Curtis and Esther Varney, missionaries for 14 years in South America, served the church in financial administration and other office capacities, and then engaged in an evangelism-oriented medical practice after returning to the United States.1
Frank Curtis Varney (usually cited in denominational sources as F. C. Varney or F. Curtis Varney) was born in Atlanta, Georgia to Mary Louise (Durham) and William Penn Varney on January 8, 1893, the youngest of three sons.2 Esther Marie Pearce was born in Bay City, Michigan to Fannie (Nelson) and Alfred Eugene Pearce on January 12, 1894, the second of four children.3 Both were born into Seventh-day Adventist homes and had begun their careers when their paths crossed.
Curtis’s father passed away when he was six.4 During his boyhood he attended both public and Adventist elementary schools in Atlanta and Nashville. In 1907, at the age of 14, he began work as an apprentice in the bindery of the Southern Publishing Association in Nashville. Over the next six years, he was promoted to office boy, bill-clerk, cost accountant, assistant bookkeeper, and shipping clerk. He was baptized by C. F. McVagh in 1910. In 1913, he became secretary and treasurer of the Tennessee River Conference and Tract Society in Nashville, a position he held for two years. Seeking further education, Curtis took a job as bookkeeper at the Southern Training Institute in Graysville, Tennessee and canvassed during the summer while attending classes for two years.5 He was still residing in Graysville when the General Conference asked him, in 1916, to become the secretary and treasurer of the Inca Union Mission in Lima, Peru.6
Esther’s childhood was spent in Bay City,7 where she attended both Adventist and public elementary schools. Her mother died in 1908, just before she finished the eighth grade.
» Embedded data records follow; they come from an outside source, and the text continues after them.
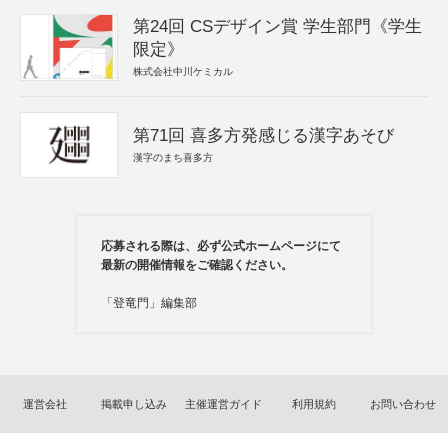
第24回 CSデザイン賞 学生部門《学生
限定》
株式会社中川ケミカル
第71回 喜多方発感じる漢字あそび
漢字のまち喜多方
応募される際は、必ず公式ホームページにて
最新の開催情報をご確認ください。
「登竜門」編集部
運営会社
掲載申し込み
主催運営ガイド
利用規約
お問い合わせ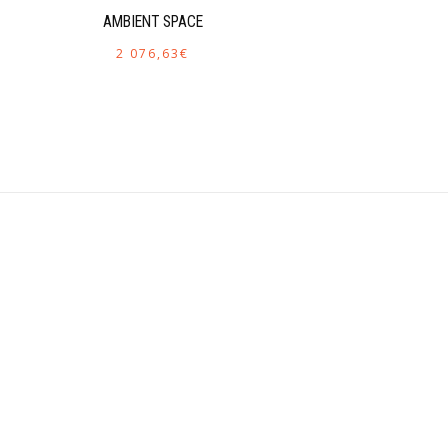
AMBIENT SPACE
2 076,63
€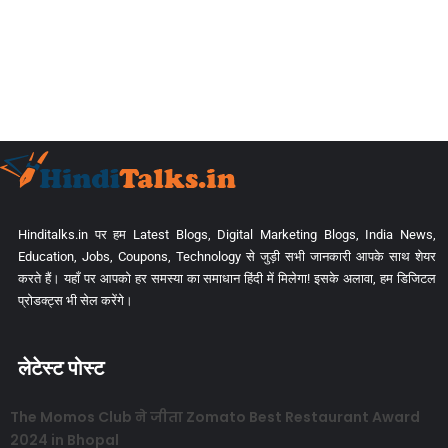
Hinditalks.in पर हम Latest Blogs, Digital Marketing Blogs, India News,
Education, Jobs, Coupons, Technology से जुड़ी सभी जानकारी आपके साथ शेयर
करते हैं। यहाँ पर आपको हर समस्या का समाधान हिंदी में मिलेगा! इसके अलावा, हम डिजिटल
प्रोडक्ट्स भी सेल करेंगे।
लेटेस्ट पोस्ट
The Momos Club ने जीता Zomato Best Restaurant Award
2024 in Bhopal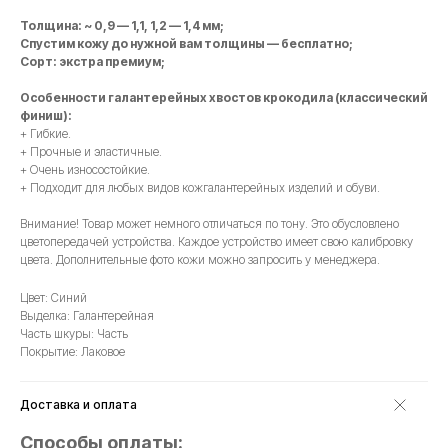
Толщина: ~ 0,9 — 1,1, 1,2 — 1,4 мм;
Спустим кожу до нужной вам толщины — бесплатно;
Сорт: экстра премиум;
Особенности галантерейных хвостов крокодила (классический
финиш):
+ Гибкие.
+ Прочные и эластичные.
+ Очень износостойкие.
+ Подходит для любых видов кожгалантерейных изделий и обуви.
Внимание! Товар может немного отличаться по тону. Это обусловлено
цветопередачей устройства. Каждое устройство имеет свою калибровку
цвета. Дополнительные фото кожи можно запросить у менеджера.
Цвет: Синий
Выделка: Галантерейная
Часть шкуры: Часть
Покрытие: Лаковое
Доставка и оплата
Способы оплаты:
Esther was baptized in 1909 in Bay City by A. R. Sandborn. After one year at Cedar Lake Academy, she joined her brother Paul at Emmanuel Missionary College in Berrien Springs, Michigan,8 and completed three years of clerical and bookkeeping courses. In 1915, after working for her father and others back home in Bay City, she worked briefly for Professor J. G. Lamson at Cedar Lake Academy, also in Michigan. Then, in September 1915 she was invited to join the secretarial pool at the General Conference in Washington, D.C. “The secretaries in the General Conference office . . . were not assigned to any department permanently,” she recalled. “We worked in a big room all together.”9 Esther assisted Flora Plummer, head of the Sabbath School Department, Principal C. C. Lewis of the Fireside Correspondence School, and W. L. Burgan, who was in charge of the Press Bureau. While working at the GC she met Curtis Varney, who was finalizing preparations before heading overseas.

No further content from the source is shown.